1.Could you share what monitors are you using for above test?
In fact, the error “hdmi: scdc scrambling status is reset, trying to reconfigure.” was once reported by some customers on rel-28.1. It turned out the cause of such issue is due to incompatible monitors with tegra. The workaround is in listed in our document “L4T document → Kernel Customization → Display Configuration and bringup → Hard-coding kernel display boot mode for HDMI” Could you take a look at that section?

  1. Is quick hotplug a necessary step for reproducing this issue?

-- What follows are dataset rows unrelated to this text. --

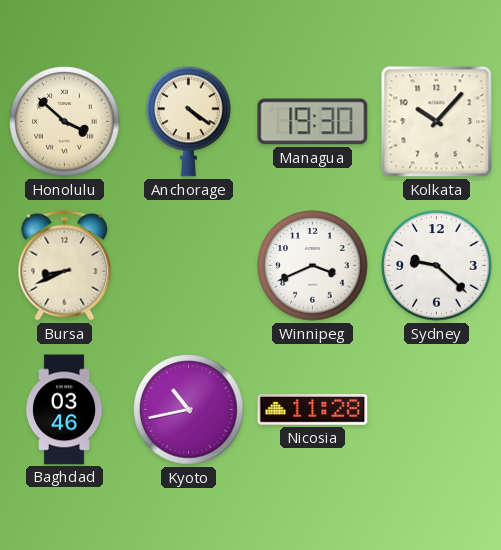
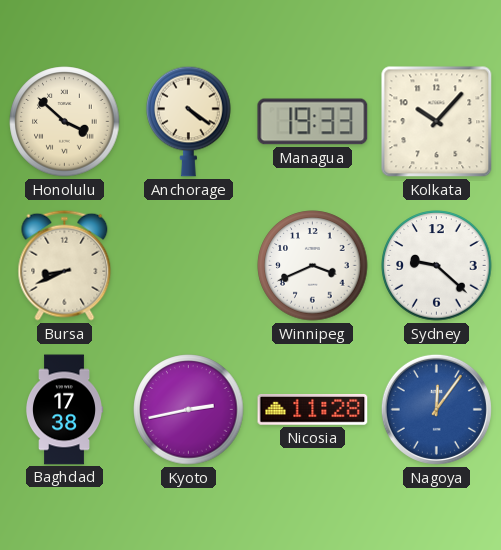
Managua: 19:30 -> 19:33
Baghdad: 03:46 -> 17:38
Kyoto: 10:43 -> 2:43
Nagoya: none -> 12:06
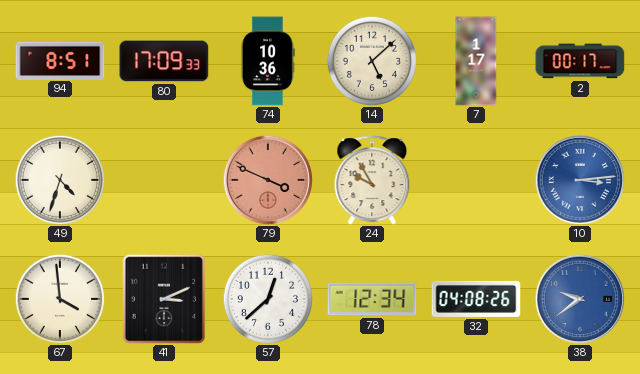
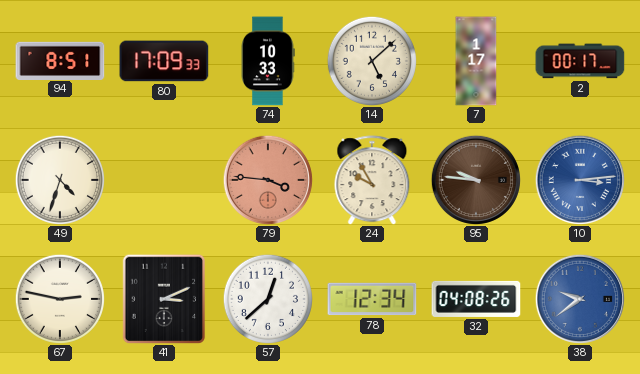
74: 10:36 -> 10:33
79: 3:49 -> 3:46
95: none -> 9:46
67: 3:59 -> 2:47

I mean if there is no quick hotplug, would the 4k monitor hits underflow and " dc_poll_register 0x41: timeout" error?

WayneWWW,

1.Could you share what monitors are you using for above test?

The two of the three 4k monitors are below:

  • acer et322qk
  • eizo ev2785

They aren’t listed in “Hard-coding kernel display boot mode for HDMI”. And another one isn’t listed in it, too.
About the error “hdmi: scdc scrambling status is reset, trying to reconfigure”, it didn’t appear with FHD monitor (see the log “d_fhd-monitor.txt” in my previous post).

  1. Is quick hotplug a necessary step for reproducing this issue?

After the previous post, I find quick hotplug isn’t a necessary step.
Unplugging HDMI on certain timing trigger the error.
I made a reproducing script. Could you try it on your devkit?

  • Conditions
  • TX2, BSP R28.2, Devkit
  • added Option TegraReserveDsiplayBandwidth false to /etc/X11/xorg.conf
  • sudo nvpmodel -m 0
  • sudo ./jetson_clocks.sh
  • Connected a monitor via HDMI
  • installed "sleepenh" package for the script
  • Prosedures
sudo su
bash hdmi-toggling-tester_devkit.sh 1.10 1
  • Tested Monitors
  • acer et322qk
  • eizo ev2785
  • another 4k monitor
  • FHD monitor
  • Notes
  • The script uses a "sleepenh" function and linux can't execute them on precise timing so you might need to try several times
  • You might need rewrite of "1.10" to "1.09" or "1.11" etc.

I also attached a log with FHD monitor.

FHD_log.txt (94 KB)
hdmi-toggling-tester_devkit.sh.txt (1.02 KB)

HI okotar,

Do you indicate that this is not related to specific monitor? The content in this script is also similar to frequently hotplug. I would try this script with my monitors.

Please note that the list on L4T document is just a list of monitors that “nvidia have” or “customer reported”, so not on the list does not mean it could work.

The “hdmi: scdc scrambling status is reset, trying to reconfigure” will only show for 4k monitor. Some monitors on the list also hit such error before, that is why I guess your monitor also suffer similar problem.

okotar,

We can reproduce the issue by your script now. Still investigating.

okotar,

I just tried to use a larger interval in your script and found the issue cannot be reproduced.

We need to check if this request is reasonable or not. Does your usecase need such frequency to on/off or hotplug display?

This thread has been very long and the synopsis changes many times, so just want to double confirm your true usecase.

WayneWWW,

No, our usecase doesn’t need frequently hotplug.

Our carrier board with two HDMI ports hits the same error even though it’s used in usual usecases.
One of the usecases is posted in #8 and I suspect that other usual usecases also can hit the error.
I think the cause of the issue on devkit and the cause of the issue on our board are same.

So I’d like to ask you:

  • how to prevent the error
  • how to recover from the error without TX2 restart (if the error is unpreventable)
  • how to detect the error and restart TX2 automatically (if the error is unpreventable and unrecoverable)
  • what the mechanism of the error is. I have to explain to our team why we can/can’t prevent/recover the error.

The script is just for reproducing the error on devkit regardless of monitor.
Ideally, I hope the issue on the script will be fixed completely but I also understand that it’s unusual usecase.

okotar,

The problem here is that the way to repro issue on devkit is not the same way on your carrier board.

In #8, it looks like just a hotplug. Could you repro this issue on devkit by using same method as #8?